**AVAILABLE DATA:**

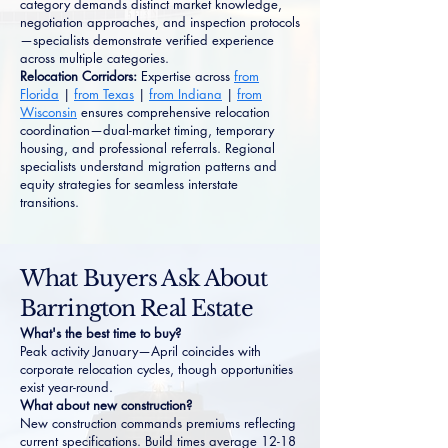
category demands distinct market knowledge,
negotiation approaches, and inspection protocols
—specialists demonstrate verified experience
across multiple categories.
Relocation Corridors:
Expertise across
from
Florida
|
from Texas
|
from Indiana
|
from
Wisconsin
ensures comprehensive relocation
coordination—dual-market timing, temporary
housing, and professional referrals. Regional
specialists understand migration patterns and
equity strategies for seamless interstate
transitions.
What Buyers Ask About
Barrington Real Estate
What's the best time to buy?
Peak activity January—April coincides with
corporate relocation cycles, though opportunities
exist year-round.
What about new construction?
New construction commands premiums reflecting
current specifications. Build times average 12-18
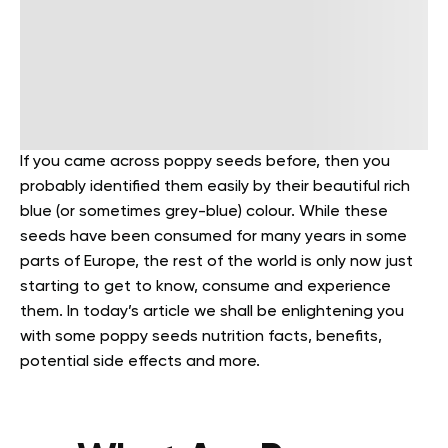
If you came across poppy seeds before, then you
probably identified them easily by their beautiful rich
blue (or sometimes grey-blue) colour. While these
seeds have been consumed for many years in some
parts of Europe, the rest of the world is only now just
starting to get to know, consume and experience
them.
In today’s article we shall be enlightening you
with some poppy seeds nutrition facts, benefits,
potential side effects and more.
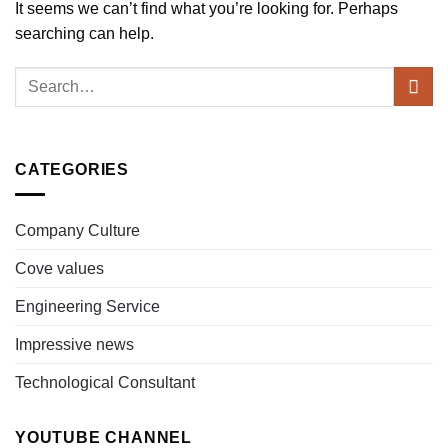
It seems we can’t find what you’re looking for. Perhaps
searching can help.
CATEGORIES
Company Culture
Cove values
Engineering Service
Impressive news
Technological Consultant
YOUTUBE CHANNEL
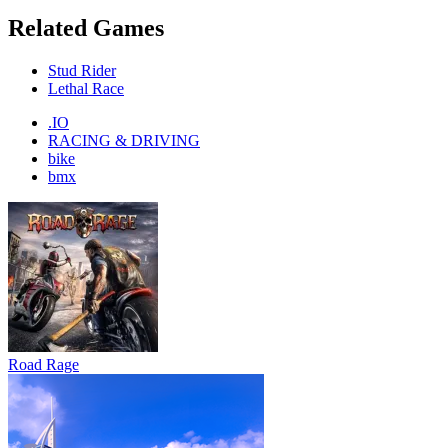
Related Games
Stud Rider
Lethal Race
.IO
RACING & DRIVING
bike
bmx
Road Rage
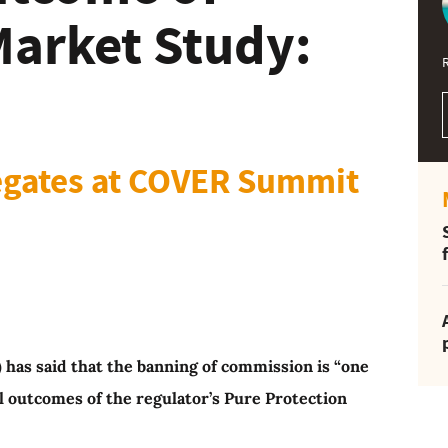
Market Study:
legates at COVER Summit
 has said that the banning of commission is “one
al outcomes of the regulator’s Pure Protection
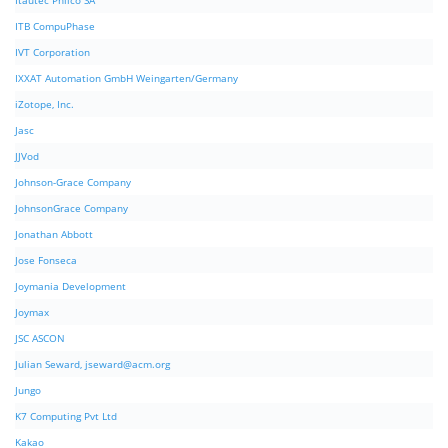
Itautec Philco SA
ITB CompuPhase
IVT Corporation
IXXAT Automation GmbH Weingarten/Germany
iZotope, Inc.
Jasc
JJVod
Johnson-Grace Company
JohnsonGrace Company
Jonathan Abbott
Jose Fonseca
Joymania Development
Joymax
JSC ASCON
Julian Seward,
jseward@acm.org
Jungo
K7 Computing Pvt Ltd
Kakao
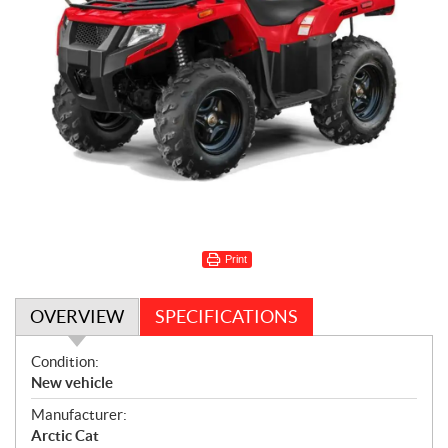
Print
OVERVIEW
SPECIFICATIONS
O
Condition:
v
New vehicle
e
Manufacturer:
r
Arctic Cat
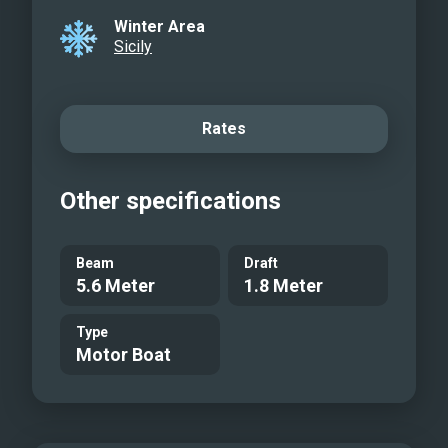
Winter Area
Sicily
Rates
Other specifications
Beam
Draft
5.6 Meter
1.8 Meter
Type
Motor Boat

**ABOUT THIS TASK:** Could you return the listing above exactly, minus its pictures?

**TASK ANSWER:**
category demands distinct market knowledge,
negotiation approaches, and inspection protocols
—specialists demonstrate verified experience
across multiple categories.
Relocation Corridors:
Expertise across
from
Florida
|
from Texas
|
from Indiana
|
from
Wisconsin
ensures comprehensive relocation
coordination—dual-market timing, temporary
housing, and professional referrals. Regional
specialists understand migration patterns and
equity strategies for seamless interstate
transitions.
What Buyers Ask About
Barrington Real Estate
What's the best time to buy?
Peak activity January—April coincides with
corporate relocation cycles, though opportunities
exist year-round.
What about new construction?
New construction commands premiums reflecting
current specifications. Build times average 12-18
If you came across poppy seeds before, then you
probably identified them easily by their beautiful rich
blue (or sometimes grey-blue) colour. While these
seeds have been consumed for many years in some
parts of Europe, the rest of the world is only now just
starting to get to know, consume and experience
them.
In today’s article we shall be enlightening you
with some poppy seeds nutrition facts, benefits,
potential side effects and more.
It seems we can’t find what you’re looking for. Perhaps
searching can help.
CATEGORIES
Company Culture
Cove values
Engineering Service
Impressive news
Technological Consultant
YOUTUBE CHANNEL
Related Games
Stud Rider
Lethal Race
.IO
RACING & DRIVING
bike
bmx
Road Rage
Market Study:
legates at COVER Summit
 has said that the banning of commission is “one
al outcomes of the regulator’s Pure Protection
Itautec Philco SA
ITB CompuPhase
IVT Corporation
IXXAT Automation GmbH Weingarten/Germany
iZotope, Inc.
Jasc
JJVod
Johnson-Grace Company
JohnsonGrace Company
Jonathan Abbott
Jose Fonseca
Joymania Development
Joymax
JSC ASCON
Julian Seward,
jseward@acm.org
Jungo
K7 Computing Pvt Ltd
Kakao
Print
OVERVIEW
SPECIFICATIONS
O
Condition:
v
New vehicle
e
Manufacturer:
r
Arctic Cat
Winter Area
Sicily
Rates
Other specifications
Beam
Draft
5.6 Meter
1.8 Meter
Type
Motor Boat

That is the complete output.